In our case, we wanted to provide our github organization and some hand-picked repositories that contain their own Jenkinsfiles. To achieve this, we used an OrganizationFolder. This is the script we used (located in the YAML file along with the rest of our configuration).

jobs:
 - script: >
     organizationFolder('Transifex') {
       description("Transifex organization folder configured with JCasC")
       displayName('Transifex')
       buildStrategies {
         buildChangeRequests {
           ignoreTargetOnlyChanges(true)
           ignoreUntrustedChanges(true)
         }
         skipInitialBuildOnFirstBranchIndexing()
       }
       triggers {}
       // "Projects"
       organizations {
         github {
           repoOwner("transifex")
           credentialsId("xxxxxxx")
           traits {
             // Discovers branches on the repository.
             gitHubBranchDiscovery {
               // Determines which branches are discovered.

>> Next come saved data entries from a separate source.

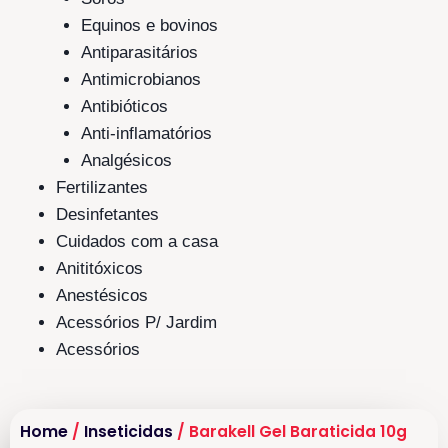
Equinos e bovinos
Antiparasitários
Antimicrobianos
Antibióticos
Anti-inflamatórios
Analgésicos
Fertilizantes
Desinfetantes
Cuidados com a casa
Anititóxicos
Anestésicos
Acessórios P/ Jardim
Acessórios
Home
/
Inseticidas
/ Barakell Gel Baraticida 10g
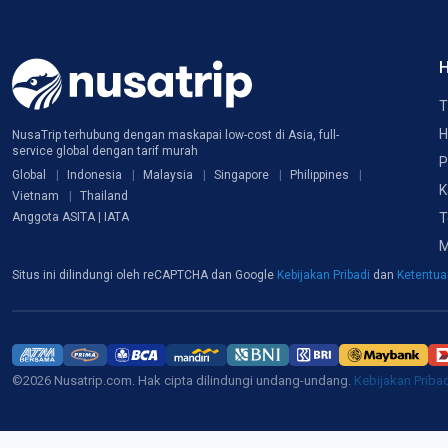
H
T
H
NusaTrip terhubung dengan maskapai low-cost di Asia, full-
service global dengan tarif murah
P
Global
Indonesia
Malaysia
Singapore
Philippines
K
Vietnam
Thailand
T
Anggota ASITA | IATA
M
Situs ini dilindungi oleh reCAPTCHA dan Google
Kebijakan Pribadi
dan
Ketentu
©2026 Nusatrip.com. Hak cipta dilindungi undang-undang.
Kebijakan Priba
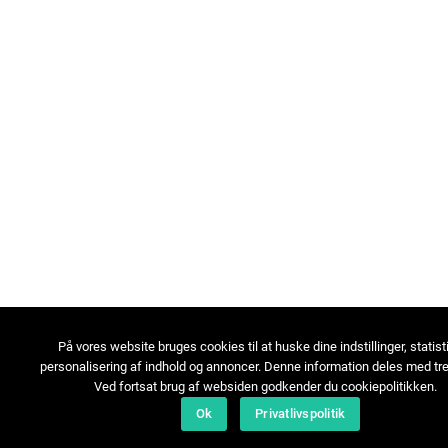
På vores website bruges cookies til at huske dine indstillinger, statist
personalisering af indhold og annoncer. Denne information deles med tre
Ved fortsat brug af websiden godkender du cookiepolitikken.
Ok
Privatlivspolitik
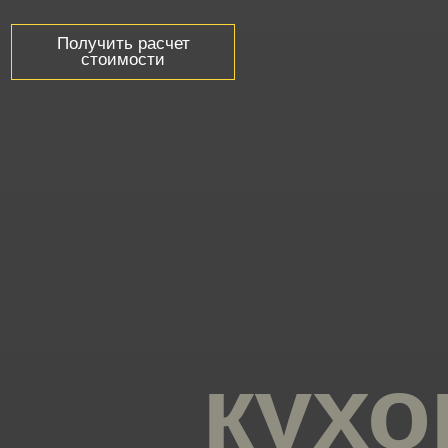
Получить расчет
стоимости
кухо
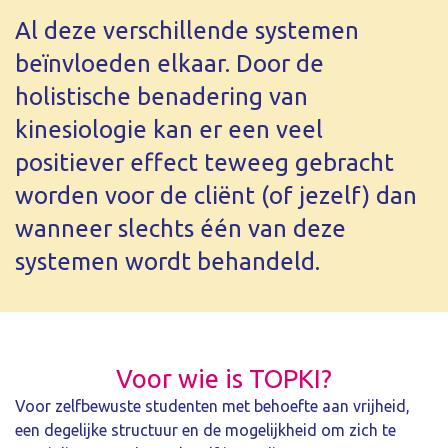
Al deze verschillende systemen
beïnvloeden elkaar. Door de
holistische benadering van
kinesiologie kan er een veel
positiever effect teweeg gebracht
worden voor de cliënt (of jezelf) dan
wanneer slechts één van deze
systemen wordt behandeld.
Voor wie is TOPKI?
Voor zelfbewuste studenten met behoefte aan vrijheid,
een degelijke structuur en de mogelijkheid om zich te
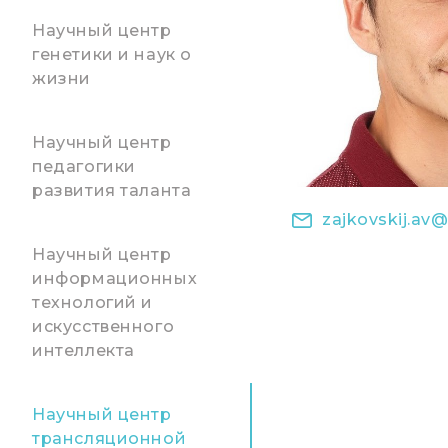
Научный центр
генетики и наук о
жизни
Научный центр
педагогики
развития таланта
zajkovskij.av@
Научный центр
информационных
технологий и
искусственного
интеллекта
Научный центр
трансляционной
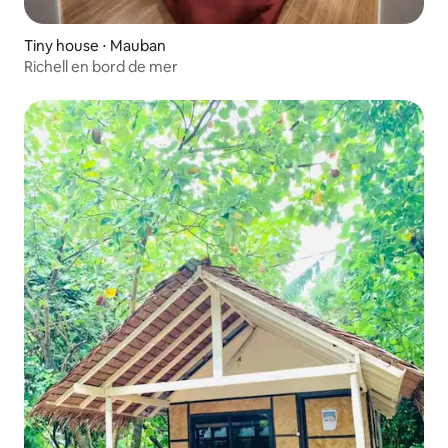
Tiny house ⋅ Mauban
Richell en bord de mer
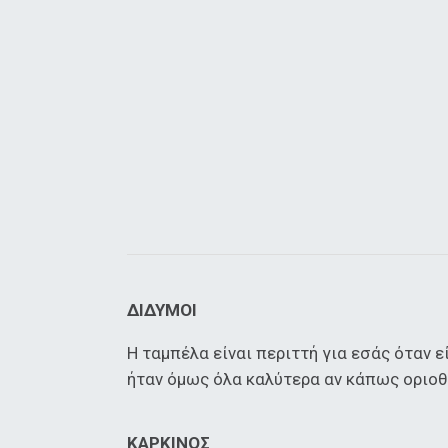
ΔΙΔΥΜΟΙ
Η ταμπέλα είναι περιττή για εσάς όταν ε
ήταν όμως όλα καλύτερα αν κάπως οριοθ
ΚΑΡΚΙΝΟΣ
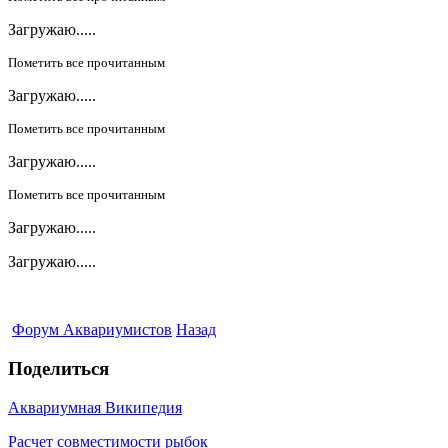
Загружаю.....
Пометить все прочитанным
Загружаю.....
Пометить все прочитанным
Загружаю.....
Пометить все прочитанным
Загружаю.....
Загружаю.....
Форум Аквариумистов
Назад
Поделиться
Аквариумная Википедия
Расчет совместимости рыбок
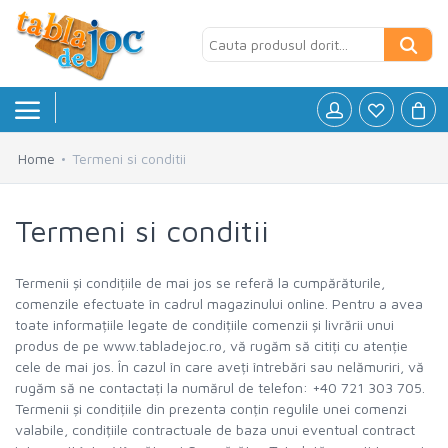
Home
Termeni si conditii
Board games
»
Termeni si conditii
Jocuri logice
»
Petreceri si Aniversari
»
Termenii și condițiile de mai jos se referă la cumpărăturile,
comenzile efectuate în cadrul magazinului online. Pentru a avea
Puzzle
»
toate informațiile legate de condițiile comenzii și livrării unui
produs de pe www.tabladejoc.ro, vă rugăm să citiți cu atenție
cele de mai jos. În cazul în care aveți întrebări sau nelămuriri, vă
Accesorii
»
rugăm să ne contactați la numărul de telefon: +40 721 303 705.
Termenii și condițiile din prezenta conțin regulile unei comenzi
valabile, condițiile contractuale de baza unui eventual contract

               // 1 = Exclude branches that are also filed as PRs
               strategyId(1)
             }
             gitHubPullRequestDiscovery {
               // Determines how pull requests are discovered: Merging the pull request with the current target branch revision Discover each pull request once with the discovered revision corresponding to the result of merging with the current revision of the target branch.
               // 1 = Merging the pull request with the current target branch revision
               strategyId(1)
             }
             gitHubExcludeArchivedRepositories()

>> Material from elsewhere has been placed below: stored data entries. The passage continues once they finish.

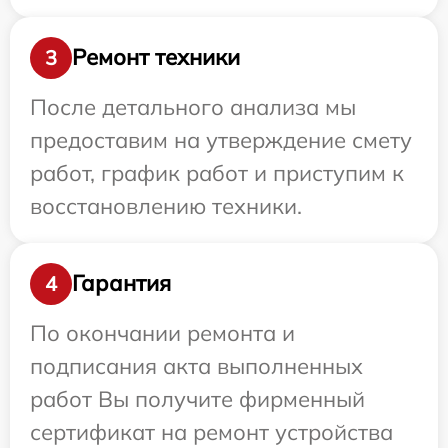
Ремонт техники
3
После детального анализа мы
предоставим на утверждение смету
работ, график работ и приступим к
восстановлению техники.
Гарантия
4
По окончании ремонта и
подписания акта выполненных
работ Вы получите фирменный
сертификат на ремонт устройства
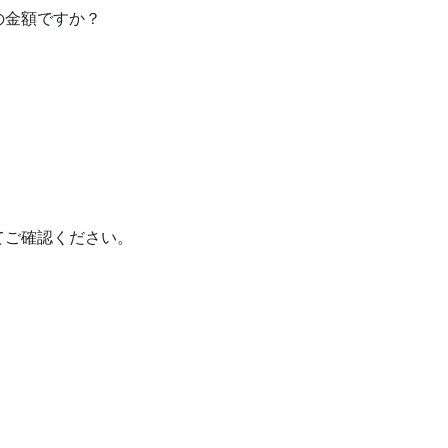
の金額ですか？
てご確認ください。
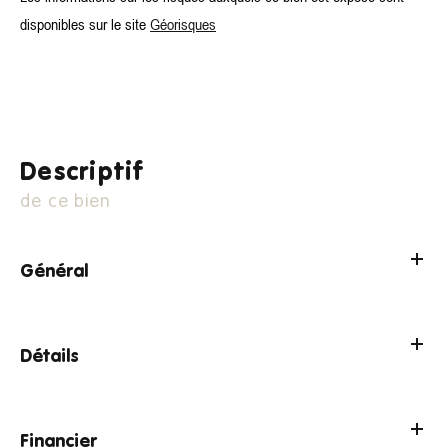
disponibles sur le site
Géorisques
descriptif
de ce bien
Général
Détails
Financier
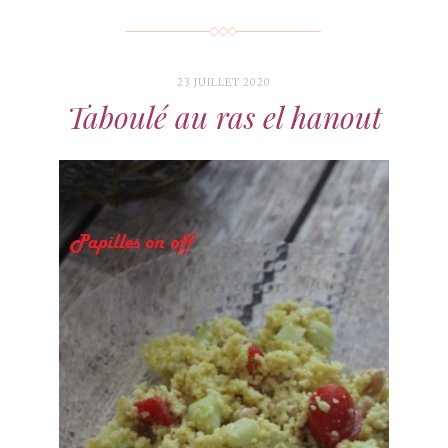
23 JUILLET 2020
Taboulé au ras el hanout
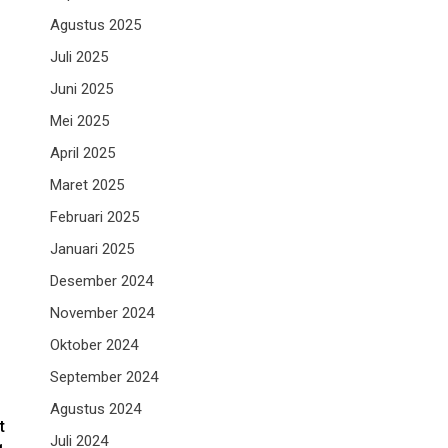
Agustus 2025
Juli 2025
Juni 2025
Mei 2025
April 2025
Maret 2025
Februari 2025
Januari 2025
Desember 2024
November 2024
Oktober 2024
September 2024
Agustus 2024
t
Juli 2024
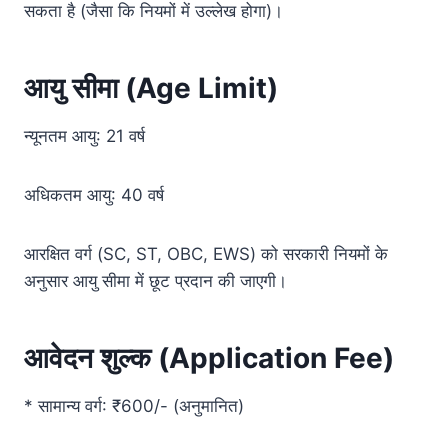
सकता है (जैसा कि नियमों में उल्लेख होगा)।
आयु सीमा (Age Limit)
न्यूनतम आयु: 21 वर्ष
अधिकतम आयु: 40 वर्ष
आरक्षित वर्ग (SC, ST, OBC, EWS) को सरकारी नियमों के
अनुसार आयु सीमा में छूट प्रदान की जाएगी।
आवेदन शुल्क (Application Fee)
* सामान्य वर्ग: ₹600/- (अनुमानित)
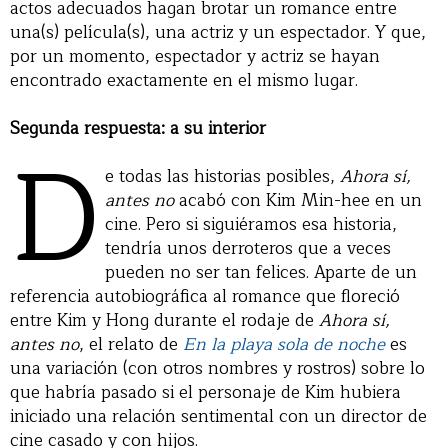
actos adecuados hagan brotar un romance entre
una(s) película(s), una actriz y un espectador. Y que,
por un momento, espectador y actriz se hayan
encontrado exactamente en el mismo lugar.
Segunda respuesta: a su interior
D
e todas las historias posibles,
Ahora sí,
antes no
acabó con Kim Min-hee en un
cine. Pero si siguiéramos esa historia,
tendría unos derroteros que a veces
pueden no ser tan felices. Aparte de un
referencia autobiográfica al romance que floreció
entre Kim y Hong durante el rodaje de
Ahora sí,
antes no
, el relato de
En la playa sola de noche
es
una variación (con otros nombres y rostros) sobre lo
que habría pasado si el personaje de Kim hubiera
iniciado una relación sentimental con un director de
cine casado y con hijos.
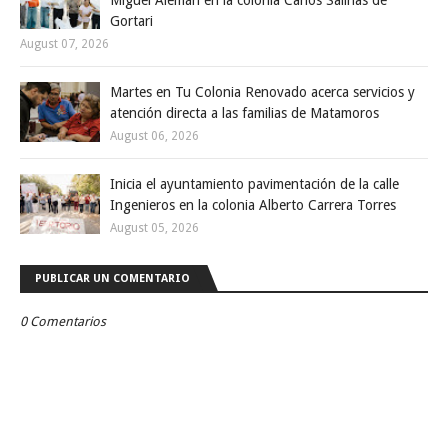
Miguel Alemán en la colonia Carlos Salinas de
Gortari
August 07, 2026
Martes en Tu Colonia Renovado acerca servicios y
atención directa a las familias de Matamoros
August 06, 2026
Inicia el ayuntamiento pavimentación de la calle
Ingenieros en la colonia Alberto Carrera Torres
August 05, 2026
PUBLICAR UN COMENTARIO
0 Comentarios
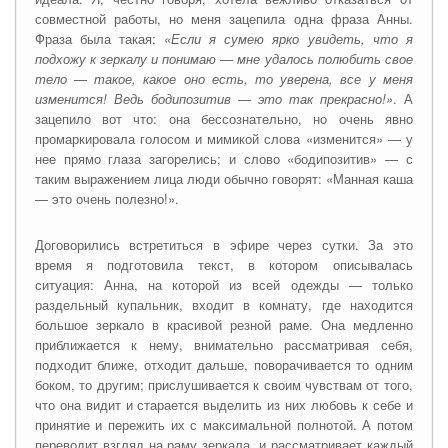
совместной работы, но меня зацепила одна фраза Анны.
Фраза была такая:
«Если я сумею ярко увидеть, что я
подхожу к зеркалу и понимаю — мне удалось полюбить свое
тело — такое, какое оно есть, то уверена, все у меня
изменится! Ведь бодипозитив — это так прекрасно!»
. А
зацепило вот что: она бессознательно, но очень явно
промаркировала голосом и мимикой слова «изменится» — у
нее прямо глаза загорелись; и слово «бодипозитив» — с
таким выражением лица люди обычно говорят: «Манная каша
— это очень полезно!».
Договорились встретиться в эфире через сутки. За это
время я подготовила текст, в котором описывалась
ситуация: Анна, на которой из всей одежды — только
раздельный купальник, входит в комнату, где находится
большое зеркало в красивой резной раме. Она медленно
приближается к нему, внимательно рассматривая себя,
подходит ближе, отходит дальше, поворачивается то одним
боком, то другим; прислушивается к своим чувствам от того,
что она видит и старается выделить из них любовь к себе и
принятие и пережить их с максимальной полнотой. А потом
переводит взгляд на раму зеркала, и рассматривает каждый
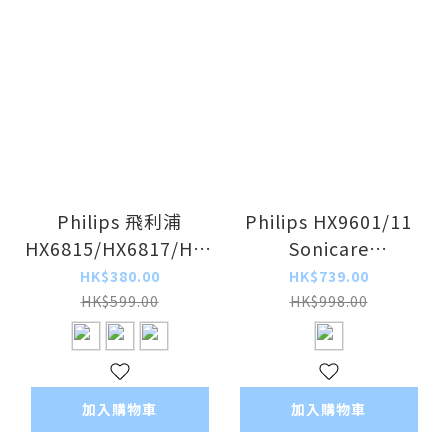
Philips 飛利浦
Philips HX9601/11
HX6815/HX6817/HX6810
Sonicare
Sonicare
ExpertClean 7300 系
HK$380.00
HK$739.00
ProtectiveClean
列聲波震動牙刷 <平行
HK$599.00
HK$998.00
4100 聲波電動牙刷 平
進口>
行進口
加入購物車
加入購物車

             sourceWildcardFilter {
               // Space-separated list of project (repository) name patterns to consider.
               includes("xxxxx yyyyyy zzzzzz")

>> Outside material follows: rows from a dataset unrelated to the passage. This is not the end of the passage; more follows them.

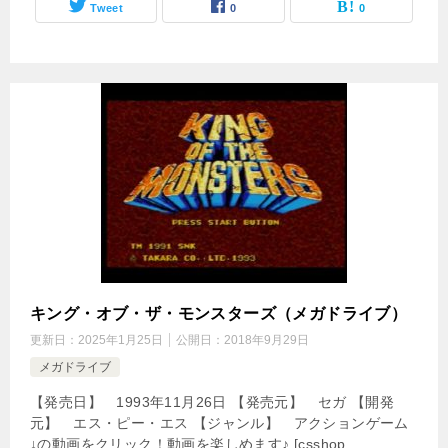
Tweet
0
0
キング・オブ・ザ・モンスターズ（メガドライブ）
更新日：
2025年1月25日
公開日：
2018年9月29日
メガドライブ
【発売日】 1993年11月26日 【発売元】 セガ 【開発
元】 エス・ピー・エス 【ジャンル】 アクションゲーム
↓の動画をクリック！動画を楽しめます♪ [csshop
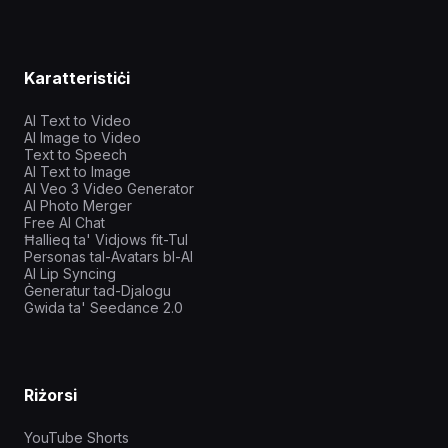
Karatteristiċi
AI Text to Video
AI Image to Video
Text to Speech
AI Text to Image
AI Veo 3 Video Generator
AI Photo Merger
Free AI Chat
Ħallieq ta' Vidjows fit-Tul
Personas tal-Avatars bl-AI
AI Lip Syncing
Ġeneratur tad-Djalogu
Gwida ta' Seedance 2.0
Riżorsi
YouTube Shorts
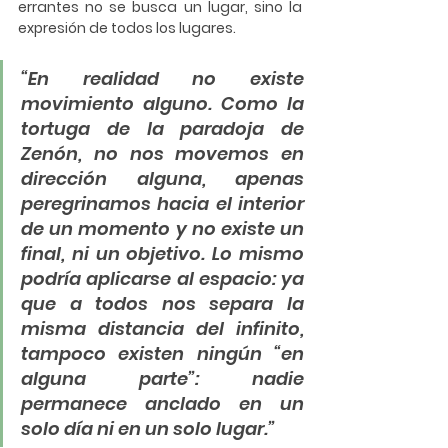
errantes no se busca un lugar, sino la 
expresión de todos los lugares.
“En realidad no existe 
movimiento alguno. Como la 
tortuga de la paradoja de 
Zenón, no nos movemos en 
dirección alguna, apenas 
peregrinamos hacia el interior 
de un momento y no existe un 
final, ni un objetivo. Lo mismo 
podría aplicarse al espacio: ya 
que a todos nos separa la 
misma distancia del infinito, 
tampoco existen ningún “en 
alguna parte”: nadie 
permanece anclado en un 
solo día ni en un solo lugar.”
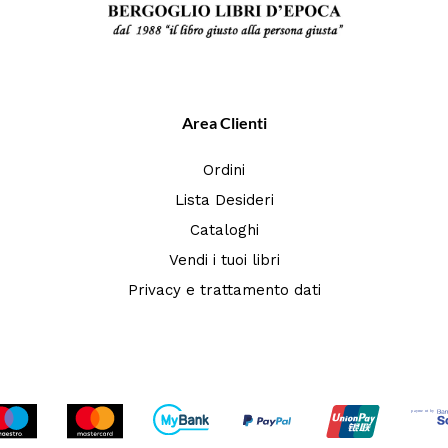
Area Clienti
Ordini
Lista Desideri
Cataloghi
Vendi i tuoi libri
Privacy e trattamento dati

               excludes("")
             }
           }
         }
       }
     }
 
...

Final Notes

All in all, we have to admit that provisioning Jenkins with IaC principles was a tiresome experience for our team. A lot of items were not or were poorly documented, and the answer to our problems was never obvious. But once it was done, it was easy to alter and keep track of it.

Say we needed a new Jenkins in the future, spinning it up would be as simple as writing a few lines and editing a couple of files. And all of this would be forever documented in our repository. We hope this article will provide a guiding light for the brave engineers that dare to venture into these paths in the future.